If you do not have this, please check the RiboGalaxy help page under "Alignments to a transcriptome" for a method to obtain the transcriptome from UCSC.

Once you have the transcriptome, please follow these steps to pre-process, align RiboSeq/RNASeq data (fastq) to the transcriptome and perform RiboSeq Analysis.

  1. Pre-processing tools -> Cutadapt
  2. Pre-processing tools -> Remove rRNA using Bowtie
  3. Transcriptome Mapping -> Align to transcriptome using Bowtie

    Select the reference transcriptome obtained from UCSC.

    The output will be a SAM file.
  4. RiboSeq Analysis -> Prepare riboSeqR input

    Select the SAM format file from step 3.
  5. RiboSeq Analysis -> Triplet Periodicity

    Select "Prepare riboSeqR input (R data file)" produced from step 4.
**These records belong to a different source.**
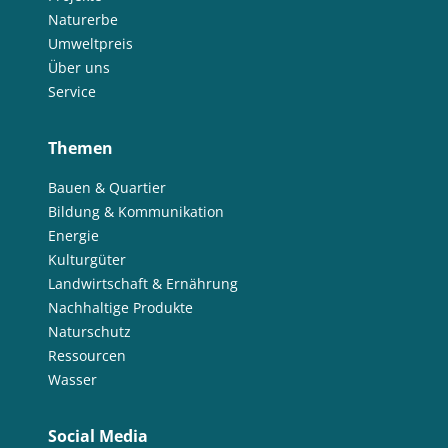
Naturerbe
Umweltpreis
Über uns
Service
Themen
Bauen & Quartier
Bildung & Kommunikation
Energie
Kulturgüter
Landwirtschaft & Ernährung
Nachhaltige Produkte
Naturschutz
Ressourcen
Wasser
Social Media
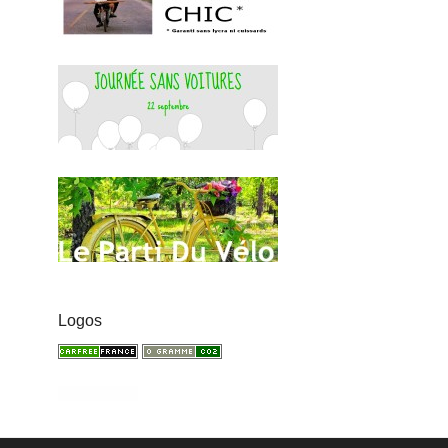
Logos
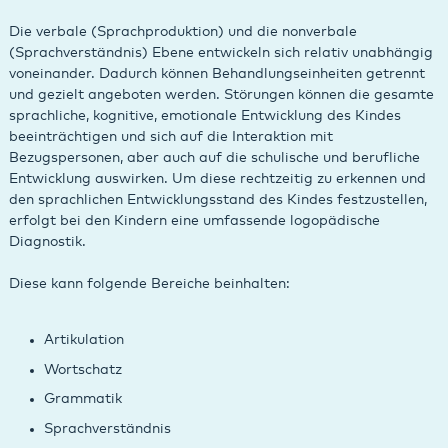
Die verbale (Sprachproduktion) und die nonverbale
(Sprachverständnis) Ebene entwickeln sich relativ unabhängig
voneinander. Dadurch können Behandlungseinheiten getrennt
und gezielt angeboten werden. Störungen können die gesamte
sprachliche, kognitive, emotionale Entwicklung des Kindes
beeinträchtigen und sich auf die Interaktion mit
Bezugspersonen, aber auch auf die schulische und berufliche
Entwicklung auswirken. Um diese rechtzeitig zu erkennen und
den sprachlichen Entwicklungsstand des Kindes festzustellen,
erfolgt bei den Kindern eine umfassende logopädische
Diagnostik.
Diese kann folgende Bereiche beinhalten:
Artikulation
Wortschatz
Grammatik
Sprachverständnis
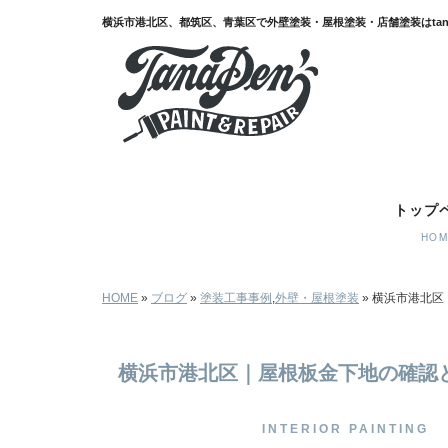
横浜市港北区｜屋根板金下地の確認と補修｜横浜市港北区,都筑区,青葉
トップ
HO
HOME
»
ブログ
»
塗装工事事例
,
外壁・屋根塗装
»
横浜市港北区
横浜市港北区｜屋根板金下地の確認
INTERIOR PAINTING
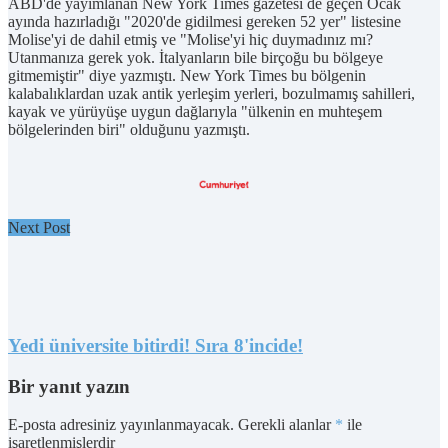
ABD'de yayımlanan New York Times gazetesi de geçen Ocak
ayında hazırladığı "2020'de gidilmesi gereken 52 yer" listesine
Molise'yi de dahil etmiş ve "Molise'yi hiç duymadınız mı?
Utanmanıza gerek yok. İtalyanların bile birçoğu bu bölgeye
gitmemiştir" diye yazmıştı. New York Times bu bölgenin
kalabalıklardan uzak antik yerleşim yerleri, bozulmamış sahilleri,
kayak ve yürüyüşe uygun dağlarıyla "ülkenin en muhteşem
bölgelerinden biri" olduğunu yazmıştı.
Next Post
Yedi üniversite bitirdi! Sıra 8'incide!
Bir yanıt yazın
E-posta adresiniz yayınlanmayacak.
Gerekli alanlar
*
ile
işaretlenmişlerdir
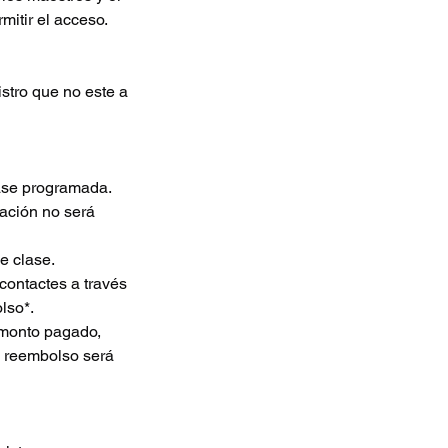
mitir el acceso.
stro que no este a
lase programada.
ación no será
e clase.
contactes a través
lso*.
 monto pagado,
el reembolso será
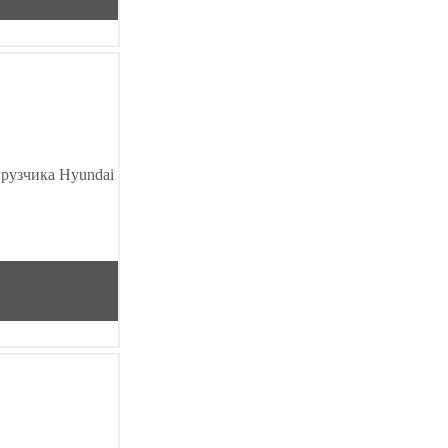
грузчика Hyundai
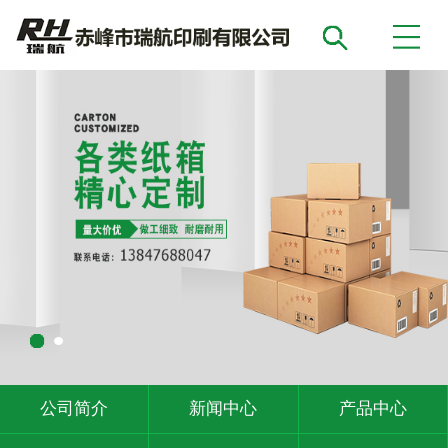
公司简介
新闻中心
产品中心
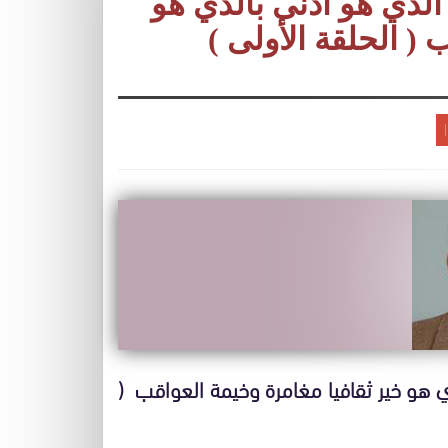
لذي هو أدنى بالذي هو
 ( الحلقة الأولى )
 هو خير ثقافيا مغامرة وخيمة العواقب (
    Under findCDS parameters, select the transcriptome obtained from UCSC.


Regards,
Vimal


(20-Jul-2015 11:51 AM)MaximilianAnders Wrote:  Hi Jamesp,

we have also tried using our own mapped data using your suggestion.

When it comes to choosing a fitting transcriptome in step II of the riboseq analysis we are puzzled, which one to choose, as none is provided?

Since we are mapping to the genome, we never needed a transcriptome using our conventional methods.

Here, it seems a transcriptome needs to be selected though.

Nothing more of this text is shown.